## Task details
Nothing but the lines from the one containing "Das Gespräch führte Nicole Weinhold" through the last line of the records below should be written out, each exactly as it stands.

***

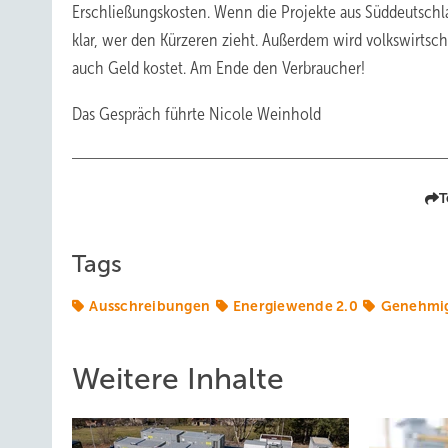
Erschließungskosten. Wenn die Projekte aus Süddeutschla
klar, wer den Kürzeren zieht. Außerdem wird volkswirtsch
auch Geld kostet. Am Ende den Verbraucher!
Das Gespräch führte Nicole Weinhold
T
Tags
Ausschreibungen
Energiewende 2.0
Genehmi
Weitere Inhalte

***

## Task response
Das Gespräch führte Nicole Weinhold
T
Tags
Ausschreibungen
Energiewende 2.0
Genehmi
Weitere Inhalte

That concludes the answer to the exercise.